When I got the message, I had Windows Media Player 10 on my system (rolled back from 11 which I find sloooooow). So I tried updating to ver. 11. Didn't solve the problem.

All other files with audio play just fine; it's only this one .mpg file that does not play the audio. Am I overlooking some setting or something?


----------



## bonk

Have you tried this player VCL player


----------



## DKTaber

bonk said:


> Have you tried this player VCL player


No and I had never heard of it. But after getting your response, I downloaded and installed it. When I play the subject file, I get both video and audio. . . but the video is so dark you can barely make it out and I could find no way to brighten the screen. Tell me how one can do that.


----------



## bonk

It was just a test ...... sounds like might be a codec issue with Windows player....what ever they used to code it is what codec you need.

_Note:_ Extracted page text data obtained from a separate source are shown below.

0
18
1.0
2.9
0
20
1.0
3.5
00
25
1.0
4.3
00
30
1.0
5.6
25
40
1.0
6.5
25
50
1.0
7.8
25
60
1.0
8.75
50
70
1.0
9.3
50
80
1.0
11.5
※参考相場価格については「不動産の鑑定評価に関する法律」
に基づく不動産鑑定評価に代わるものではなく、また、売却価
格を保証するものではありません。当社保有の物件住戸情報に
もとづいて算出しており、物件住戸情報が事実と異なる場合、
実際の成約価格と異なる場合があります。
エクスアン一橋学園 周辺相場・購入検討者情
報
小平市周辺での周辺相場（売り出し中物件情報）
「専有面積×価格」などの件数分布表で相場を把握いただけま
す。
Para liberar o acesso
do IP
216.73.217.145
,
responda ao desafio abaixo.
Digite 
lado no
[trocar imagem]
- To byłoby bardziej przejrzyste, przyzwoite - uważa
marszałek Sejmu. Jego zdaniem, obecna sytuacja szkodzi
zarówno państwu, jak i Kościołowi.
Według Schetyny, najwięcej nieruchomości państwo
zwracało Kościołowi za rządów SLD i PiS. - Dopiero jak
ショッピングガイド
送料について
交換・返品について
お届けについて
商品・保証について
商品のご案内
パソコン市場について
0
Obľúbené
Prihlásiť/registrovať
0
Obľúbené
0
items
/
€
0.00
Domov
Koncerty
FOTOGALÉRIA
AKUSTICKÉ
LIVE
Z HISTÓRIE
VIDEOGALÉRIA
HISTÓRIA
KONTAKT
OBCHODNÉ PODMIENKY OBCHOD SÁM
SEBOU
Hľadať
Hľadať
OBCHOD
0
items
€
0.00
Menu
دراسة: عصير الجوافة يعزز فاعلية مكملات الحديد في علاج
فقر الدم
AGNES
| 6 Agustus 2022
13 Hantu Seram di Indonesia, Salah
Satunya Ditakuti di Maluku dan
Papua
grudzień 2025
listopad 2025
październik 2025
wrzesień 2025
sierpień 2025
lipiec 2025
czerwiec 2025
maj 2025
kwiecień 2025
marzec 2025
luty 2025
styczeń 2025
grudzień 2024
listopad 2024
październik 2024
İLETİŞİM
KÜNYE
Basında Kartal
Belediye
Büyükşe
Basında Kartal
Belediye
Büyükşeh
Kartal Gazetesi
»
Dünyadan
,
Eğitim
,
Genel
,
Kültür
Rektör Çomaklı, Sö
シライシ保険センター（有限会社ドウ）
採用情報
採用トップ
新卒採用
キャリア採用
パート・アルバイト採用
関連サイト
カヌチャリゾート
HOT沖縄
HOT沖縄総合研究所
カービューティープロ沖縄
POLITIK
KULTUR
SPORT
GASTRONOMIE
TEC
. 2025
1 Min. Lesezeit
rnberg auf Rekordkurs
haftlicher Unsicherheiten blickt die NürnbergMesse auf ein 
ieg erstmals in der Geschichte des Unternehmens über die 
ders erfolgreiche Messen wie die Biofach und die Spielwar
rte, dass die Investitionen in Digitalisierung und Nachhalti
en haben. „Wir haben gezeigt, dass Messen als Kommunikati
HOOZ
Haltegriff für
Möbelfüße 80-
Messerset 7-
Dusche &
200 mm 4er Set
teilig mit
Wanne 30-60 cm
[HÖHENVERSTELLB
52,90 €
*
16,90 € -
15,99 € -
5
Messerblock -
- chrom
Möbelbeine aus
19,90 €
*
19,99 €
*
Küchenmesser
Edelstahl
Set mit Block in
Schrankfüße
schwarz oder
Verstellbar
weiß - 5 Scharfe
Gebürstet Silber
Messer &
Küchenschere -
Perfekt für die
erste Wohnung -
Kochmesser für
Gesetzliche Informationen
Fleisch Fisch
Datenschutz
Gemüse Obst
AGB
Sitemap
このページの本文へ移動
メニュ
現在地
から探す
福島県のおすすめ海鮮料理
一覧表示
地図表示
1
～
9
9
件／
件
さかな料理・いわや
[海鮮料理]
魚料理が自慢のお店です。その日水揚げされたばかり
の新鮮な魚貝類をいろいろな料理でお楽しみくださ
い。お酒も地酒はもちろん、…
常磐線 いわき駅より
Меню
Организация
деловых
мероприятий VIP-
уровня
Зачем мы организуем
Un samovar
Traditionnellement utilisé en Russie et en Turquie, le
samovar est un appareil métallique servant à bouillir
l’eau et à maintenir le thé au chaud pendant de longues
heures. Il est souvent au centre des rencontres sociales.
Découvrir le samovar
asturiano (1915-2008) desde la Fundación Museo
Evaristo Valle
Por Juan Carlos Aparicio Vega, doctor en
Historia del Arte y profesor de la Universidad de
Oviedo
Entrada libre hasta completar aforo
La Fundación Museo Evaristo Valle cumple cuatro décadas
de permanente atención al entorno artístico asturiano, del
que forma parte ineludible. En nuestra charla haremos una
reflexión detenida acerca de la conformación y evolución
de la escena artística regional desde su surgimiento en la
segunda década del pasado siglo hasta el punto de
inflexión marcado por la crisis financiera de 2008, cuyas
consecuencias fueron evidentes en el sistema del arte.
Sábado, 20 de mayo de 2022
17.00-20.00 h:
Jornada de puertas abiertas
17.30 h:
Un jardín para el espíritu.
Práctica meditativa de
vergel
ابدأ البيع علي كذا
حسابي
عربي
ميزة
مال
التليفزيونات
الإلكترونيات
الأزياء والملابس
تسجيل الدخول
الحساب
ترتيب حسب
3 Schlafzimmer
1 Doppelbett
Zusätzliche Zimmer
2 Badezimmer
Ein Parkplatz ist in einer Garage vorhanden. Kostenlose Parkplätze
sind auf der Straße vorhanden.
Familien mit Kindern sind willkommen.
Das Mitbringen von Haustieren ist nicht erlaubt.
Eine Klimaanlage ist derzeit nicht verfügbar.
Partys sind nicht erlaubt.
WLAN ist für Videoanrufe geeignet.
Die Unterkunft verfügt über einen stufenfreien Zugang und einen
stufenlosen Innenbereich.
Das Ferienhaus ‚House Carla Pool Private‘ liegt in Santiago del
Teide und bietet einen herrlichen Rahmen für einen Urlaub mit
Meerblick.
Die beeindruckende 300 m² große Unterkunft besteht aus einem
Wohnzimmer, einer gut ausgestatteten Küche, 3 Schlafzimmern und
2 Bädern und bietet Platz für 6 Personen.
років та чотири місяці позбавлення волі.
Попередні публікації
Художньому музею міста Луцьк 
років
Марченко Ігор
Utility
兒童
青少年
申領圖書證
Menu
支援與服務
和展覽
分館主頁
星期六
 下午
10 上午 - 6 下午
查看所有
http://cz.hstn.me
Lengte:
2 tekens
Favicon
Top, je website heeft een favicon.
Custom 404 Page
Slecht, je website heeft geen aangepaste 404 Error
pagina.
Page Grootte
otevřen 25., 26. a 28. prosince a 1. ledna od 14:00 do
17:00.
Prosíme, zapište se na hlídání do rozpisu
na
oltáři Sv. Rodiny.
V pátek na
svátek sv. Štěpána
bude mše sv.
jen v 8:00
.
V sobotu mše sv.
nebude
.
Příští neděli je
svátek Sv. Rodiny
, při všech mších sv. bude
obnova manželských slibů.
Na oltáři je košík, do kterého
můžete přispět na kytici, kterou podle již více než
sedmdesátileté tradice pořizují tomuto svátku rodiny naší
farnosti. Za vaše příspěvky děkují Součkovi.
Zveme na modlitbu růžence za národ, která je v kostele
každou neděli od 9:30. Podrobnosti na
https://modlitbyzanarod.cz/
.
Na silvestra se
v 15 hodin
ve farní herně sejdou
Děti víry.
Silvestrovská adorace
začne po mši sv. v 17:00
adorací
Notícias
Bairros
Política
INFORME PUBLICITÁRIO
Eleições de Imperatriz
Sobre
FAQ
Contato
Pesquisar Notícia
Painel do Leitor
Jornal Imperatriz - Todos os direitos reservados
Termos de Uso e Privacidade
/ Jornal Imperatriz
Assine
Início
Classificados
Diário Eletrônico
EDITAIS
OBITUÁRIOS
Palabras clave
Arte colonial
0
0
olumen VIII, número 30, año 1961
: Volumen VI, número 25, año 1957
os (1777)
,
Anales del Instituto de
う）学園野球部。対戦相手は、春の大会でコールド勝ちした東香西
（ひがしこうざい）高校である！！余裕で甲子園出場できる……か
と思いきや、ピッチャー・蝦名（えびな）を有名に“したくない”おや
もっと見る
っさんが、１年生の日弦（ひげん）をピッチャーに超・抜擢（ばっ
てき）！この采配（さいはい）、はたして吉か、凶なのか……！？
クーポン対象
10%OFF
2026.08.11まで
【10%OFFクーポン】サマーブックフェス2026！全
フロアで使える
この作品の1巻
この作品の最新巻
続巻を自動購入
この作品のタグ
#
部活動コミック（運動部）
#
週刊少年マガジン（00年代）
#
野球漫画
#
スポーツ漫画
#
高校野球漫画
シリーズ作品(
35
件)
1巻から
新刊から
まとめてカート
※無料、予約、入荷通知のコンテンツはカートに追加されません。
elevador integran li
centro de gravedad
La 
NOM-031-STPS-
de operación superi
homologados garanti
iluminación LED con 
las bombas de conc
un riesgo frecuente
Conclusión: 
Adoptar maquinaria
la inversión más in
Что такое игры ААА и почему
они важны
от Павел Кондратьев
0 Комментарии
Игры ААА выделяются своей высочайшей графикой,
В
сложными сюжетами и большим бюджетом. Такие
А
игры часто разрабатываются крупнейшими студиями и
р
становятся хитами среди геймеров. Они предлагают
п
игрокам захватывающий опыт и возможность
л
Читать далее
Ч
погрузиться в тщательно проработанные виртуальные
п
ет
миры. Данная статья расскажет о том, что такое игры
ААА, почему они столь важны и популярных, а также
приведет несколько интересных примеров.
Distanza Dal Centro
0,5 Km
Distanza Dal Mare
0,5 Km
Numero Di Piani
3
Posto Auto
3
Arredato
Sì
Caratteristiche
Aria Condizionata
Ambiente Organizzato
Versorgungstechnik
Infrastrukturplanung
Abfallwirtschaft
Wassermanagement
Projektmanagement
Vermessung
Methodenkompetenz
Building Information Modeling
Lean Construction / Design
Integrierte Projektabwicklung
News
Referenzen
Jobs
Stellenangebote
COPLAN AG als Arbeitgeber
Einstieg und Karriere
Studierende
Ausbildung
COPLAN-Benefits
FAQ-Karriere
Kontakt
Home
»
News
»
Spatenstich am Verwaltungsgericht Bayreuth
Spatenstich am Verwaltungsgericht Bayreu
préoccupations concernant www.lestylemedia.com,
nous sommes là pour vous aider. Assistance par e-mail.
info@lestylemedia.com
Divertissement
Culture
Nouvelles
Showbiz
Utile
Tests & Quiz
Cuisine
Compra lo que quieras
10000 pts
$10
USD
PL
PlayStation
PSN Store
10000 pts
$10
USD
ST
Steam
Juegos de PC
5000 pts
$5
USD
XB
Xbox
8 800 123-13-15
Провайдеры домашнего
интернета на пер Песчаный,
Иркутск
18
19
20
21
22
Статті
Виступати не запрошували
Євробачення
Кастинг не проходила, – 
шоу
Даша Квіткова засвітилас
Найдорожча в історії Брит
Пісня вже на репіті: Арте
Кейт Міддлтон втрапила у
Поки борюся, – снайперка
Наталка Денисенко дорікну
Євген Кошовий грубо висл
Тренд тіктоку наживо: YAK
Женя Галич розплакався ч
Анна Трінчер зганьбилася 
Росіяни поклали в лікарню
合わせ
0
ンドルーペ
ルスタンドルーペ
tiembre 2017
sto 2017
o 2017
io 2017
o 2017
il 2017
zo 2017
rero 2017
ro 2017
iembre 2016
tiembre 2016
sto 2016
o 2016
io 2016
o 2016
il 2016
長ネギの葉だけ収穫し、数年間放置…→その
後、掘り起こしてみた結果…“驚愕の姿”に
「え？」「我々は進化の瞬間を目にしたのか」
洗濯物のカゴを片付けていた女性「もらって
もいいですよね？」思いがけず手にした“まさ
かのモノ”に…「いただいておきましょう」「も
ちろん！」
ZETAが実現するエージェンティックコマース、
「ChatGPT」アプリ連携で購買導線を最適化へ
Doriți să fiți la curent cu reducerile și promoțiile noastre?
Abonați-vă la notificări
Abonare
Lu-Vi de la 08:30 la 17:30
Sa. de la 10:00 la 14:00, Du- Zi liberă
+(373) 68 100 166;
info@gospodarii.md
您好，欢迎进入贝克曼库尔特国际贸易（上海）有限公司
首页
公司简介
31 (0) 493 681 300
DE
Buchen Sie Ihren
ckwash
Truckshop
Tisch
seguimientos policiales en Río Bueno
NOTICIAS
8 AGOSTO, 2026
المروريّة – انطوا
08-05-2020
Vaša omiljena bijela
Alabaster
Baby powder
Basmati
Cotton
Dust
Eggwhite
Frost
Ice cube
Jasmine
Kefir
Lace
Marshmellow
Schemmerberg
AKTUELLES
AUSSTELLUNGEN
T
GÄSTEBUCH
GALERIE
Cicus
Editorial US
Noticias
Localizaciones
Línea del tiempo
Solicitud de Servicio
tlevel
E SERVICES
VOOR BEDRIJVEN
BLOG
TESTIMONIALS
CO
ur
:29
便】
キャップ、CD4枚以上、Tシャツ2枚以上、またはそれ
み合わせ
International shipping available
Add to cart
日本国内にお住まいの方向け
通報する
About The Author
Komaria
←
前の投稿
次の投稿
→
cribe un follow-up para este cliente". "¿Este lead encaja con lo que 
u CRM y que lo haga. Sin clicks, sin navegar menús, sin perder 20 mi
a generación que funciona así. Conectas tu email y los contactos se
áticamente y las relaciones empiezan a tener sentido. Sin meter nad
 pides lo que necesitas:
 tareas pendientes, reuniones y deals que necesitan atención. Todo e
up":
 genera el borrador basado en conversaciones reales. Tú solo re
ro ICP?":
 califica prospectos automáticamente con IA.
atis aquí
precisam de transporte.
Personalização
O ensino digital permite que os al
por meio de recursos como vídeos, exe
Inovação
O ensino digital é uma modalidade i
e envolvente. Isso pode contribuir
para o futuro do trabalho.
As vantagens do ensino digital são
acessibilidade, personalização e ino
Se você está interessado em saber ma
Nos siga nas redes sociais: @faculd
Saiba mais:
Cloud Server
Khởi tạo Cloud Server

Try this but create a Restore point first

http://www.headbands.com/gspot/download.html


----------



## Denver Dave

By any chance are you using Windows Media Player 11 ? If so, you might have the mono sound issue discussed here:
http://forums.techguy.org/multimedia/541727-no-mono-sound-windows-media.html


----------



## wally wabash

Mr Tabor Did you solve your problem? I am having the same issues with the same Dilbert animation, "The Knack"


----------



## Denver Dave

In my case the external WMP 11 issue was solved by changing the options at tools / options / devices / speakers / properties and setting it to Realtec rather than the default. However, I do still have the issue with embedded wmv players using mono sound like all the www.CNN.com videos.


----------



## DKTaber

wally wabash said:


> Mr Taber Did you solve your problem? I am having the same issues with the same Dilbert animation, "The Knack"


Yes, I solved the problem by downloading an "all-in-one" codec package from http://www.softpedia.com/get/Multimedia/Video/Codec-Packs-Video-Codecs/Codec-Pack-All-in-one.shtml. Don't know how or why, but I must have been missing the codec required by mono videos (also had no sound with CNN's videos, which are also mono; now I do).


----------